“Stop worrying!” I said louder than I meant to.
Daniel crossed the room and put his arm around my shoulder. He stooped down to kiss my cheek. “Not possible, babe. We love you,” he said warmly and any irritation I was feeling melted away. Damn Daniel Lowe and his stupid considerate ass.
“I love you too, you f**kwad,” I grumbled, elbowing him in the side. And I knew that I was lucky to have so many people that loved me. I just wish Clay were so lucky.
Chapter Eleven
-Clay-
The couch was starting to kill my back. Three nights of sleeping on the lumpy cushions and I would be walking hunched over all day. Okay, so yes I had a perfectly good bed upstairs in my room but I had yet to go up there.
So maybe I was a coward, but I just wasn’t ready to open the door and be confronted with the thousands of memories within those four walls. Being back in Davidson was hard enough. Every street, every shop, every stupid tree carried with it a dozen memories of the person I left behind. And it seriously sucked. I really wanted to leave. This was much harder than I had thought it would be.
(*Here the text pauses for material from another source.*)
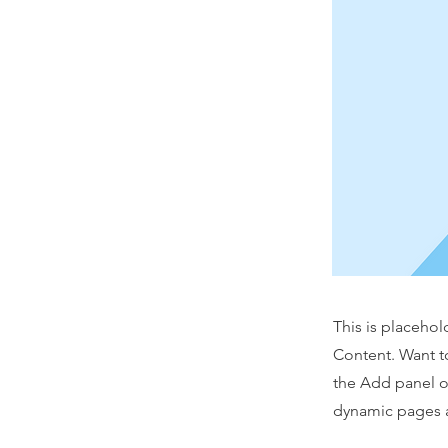
This is placehol
Content. Want t
the Add panel o
dynamic pages a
I had known it was going to be tough. Ruby’s grief was hard to watch. She was barely eating and I knew she wasn’t sleeping. I could hear her pacing the floors upstairs all night. It seemed to take everything out of her to get dressed in the morning.
My overzealous aunt had been reduced to this person completely devoid of life. And if she wasn’t handling Lisa’s death well, what chance did I have?
I had spoken to Dr. Todd every day, just as promised. He didn’t sound particularly concerned when I mentioned how difficult this trip was turning out to be. He just let me process and reviewed my coping skills with me. Though yesterday he suggested calling twice a day instead of once. He had also encouraged me to talk to Jean, my substance abuse counselor at the center.
I hadn’t done that yet. I was feeling overly shrinked as it was. And today I needed to focus on Ruby and the funeral and getting through it without doing something stupid.
Because every night I lay on the couch, listening to the sounds of Ruby’s footsteps and I wanted to scream. I was just so f**king angry. Angry with Lisa for falling asleep behind the wheel. Angry with Ruby for falling apart like she was. Angry with myself for feeling all the above.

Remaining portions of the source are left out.